Et si on parrainait des jeunes « éloignés de l'emploi » ?

Trente ans de politiques publiques, une pléthore de lois et de mesures, et pourtant rien n'y fait : le taux de chômage des 15-24 ans en France se maintient autour de 20% depuis des années. Un chiffre alarmant qui cache de nombreuses inégalités c'est pourquoi des associations de parrainage aident des jeunes à chercher et à trouver un emploi, selon leurs qualifications.
Les jeunes sont les premiers touchés par le chômage. Et l'arrivée de quelque 600 000 diplômés à la rentrée 2009 assombrit encore les perspectives d'embauche dans cette frange de la population.
Mais outre leur inexpérience, certains cumulent d'autres handicaps : résider en zone urbaine sensible (ZUS), porter un nom à consonance étrangère ou encore vivre en zone rurale défavorisée.
Ce sont autant d'obstacles qui rendent plus difficile l'accès au monde du travail. Aussi, pour favoriser l'insertion de ces jeunes désignés comme étant « éloignés de l'emploi », les pouvoirs publics soutiennent, depuis 1994, des initiatives de parrainages.
Des parrains bénévoles connaissant le monde de l'entreprise
L'idée : des bénévoles du monde de l'entreprise, actifs ou retraités, accompagnent un jeune tout au long de ses premières recherches d'emploi. De la réécriture du CV à la préparation aux entretiens, en passant par la mise à disposition d'un réseau professionnel.
Le parrainage est avant tout un outil de médiation et de lutte contre les discriminations pour les associations et les missions locales chargées d'aider l'insertion des jeunes.

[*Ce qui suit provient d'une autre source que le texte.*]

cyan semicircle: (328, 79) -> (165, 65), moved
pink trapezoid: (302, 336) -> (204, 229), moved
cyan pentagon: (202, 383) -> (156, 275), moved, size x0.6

L'opération cible les personnes ayant le plus de difficultés à accéder au monde du travail. C'est pourquoi la plupart des initiatives se sont développées dans les ZUS, où le taux de chômage peut parfois atteindre 40% chez les jeunes.
Mozaïk RH, par exemple, est un cabinet spécialisé dans le recrutement de jeunes diplômés des quartiers d'Ile-de-France. Fondé en 2007, il a instauré un système d'accompagnement en binôme auquel participe David Puterflam depuis le début.

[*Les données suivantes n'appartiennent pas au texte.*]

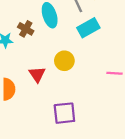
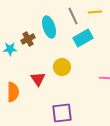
brown cross: (26, 29) -> (28, 39), turned 32

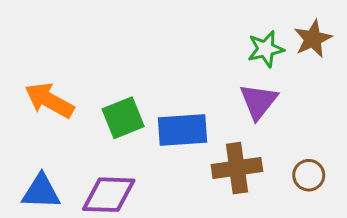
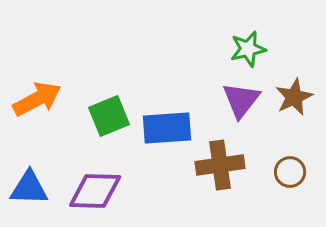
brown star: (313, 39) -> (294, 97), moved
orange arrow: (49, 100) -> (37, 99), turned 123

Ancien cadre marketing d'une grande entreprise de télécommunications, ce dernier connaît bien les attentes du monde de l'entreprise :
« Lorsqu'il conduit un entretien d'embauche, un recruteur veut un candidat qui sait ce qu'il veut et dont il voit tout de suite les qualités. Or, même s'ils ont de bons diplômes, certains jeunes ont du mal à exprimer un projet professionnel cohérent. »
Et depuis qu'il est retraité, David a déjà aidé deux personnes à trouver un emploi en CDI. Pour chacune d'elles, cela a duré plusieurs mois, comme lors de son premier parrainage :
« Il s'agissait d'une jeune fille brillante, titulaire d'un Master 2 dans le domaine de la qualité environnementale. Comme elle ne trouvait rien dans son secteur, on a regardé en périphérie de son cursus et il s'est avéré qu'elle avait également de très bonnes bases en informatique.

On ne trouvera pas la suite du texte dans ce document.